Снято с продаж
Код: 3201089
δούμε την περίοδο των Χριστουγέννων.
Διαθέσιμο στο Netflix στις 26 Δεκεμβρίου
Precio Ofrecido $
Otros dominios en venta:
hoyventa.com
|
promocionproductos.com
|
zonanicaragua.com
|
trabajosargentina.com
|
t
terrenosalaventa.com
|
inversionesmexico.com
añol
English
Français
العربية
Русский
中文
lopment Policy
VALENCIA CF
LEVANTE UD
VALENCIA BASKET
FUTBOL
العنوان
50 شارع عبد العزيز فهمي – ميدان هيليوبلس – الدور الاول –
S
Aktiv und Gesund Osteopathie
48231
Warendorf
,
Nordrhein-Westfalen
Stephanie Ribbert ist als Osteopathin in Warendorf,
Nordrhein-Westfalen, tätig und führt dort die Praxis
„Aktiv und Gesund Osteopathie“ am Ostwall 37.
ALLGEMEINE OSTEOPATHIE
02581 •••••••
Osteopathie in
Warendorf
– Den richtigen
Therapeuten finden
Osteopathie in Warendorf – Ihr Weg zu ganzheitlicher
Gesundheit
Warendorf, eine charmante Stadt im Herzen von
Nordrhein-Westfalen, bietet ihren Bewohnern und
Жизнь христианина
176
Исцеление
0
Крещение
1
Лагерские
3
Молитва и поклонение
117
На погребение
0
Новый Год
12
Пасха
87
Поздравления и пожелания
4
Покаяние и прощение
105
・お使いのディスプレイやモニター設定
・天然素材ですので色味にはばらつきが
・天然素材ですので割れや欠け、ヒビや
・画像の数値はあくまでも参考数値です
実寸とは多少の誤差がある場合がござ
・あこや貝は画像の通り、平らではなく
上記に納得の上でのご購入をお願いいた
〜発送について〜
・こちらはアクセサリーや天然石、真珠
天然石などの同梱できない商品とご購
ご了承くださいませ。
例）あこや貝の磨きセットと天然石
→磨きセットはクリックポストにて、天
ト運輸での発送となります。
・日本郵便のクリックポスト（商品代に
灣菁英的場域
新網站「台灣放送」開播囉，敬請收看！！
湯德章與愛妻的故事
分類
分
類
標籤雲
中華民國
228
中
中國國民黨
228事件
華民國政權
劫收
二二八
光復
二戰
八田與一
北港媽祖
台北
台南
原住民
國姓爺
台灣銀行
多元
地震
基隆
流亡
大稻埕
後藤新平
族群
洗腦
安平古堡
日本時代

══════════

Work instructions
Go through the records above and copy each line where "Westfalen" is found.

Reply to the task
Nordrhein-Westfalen
Nordrhein-Westfalen, tätig und führt dort die Praxis
Nordrhein-Westfalen, bietet ihren Bewohnern und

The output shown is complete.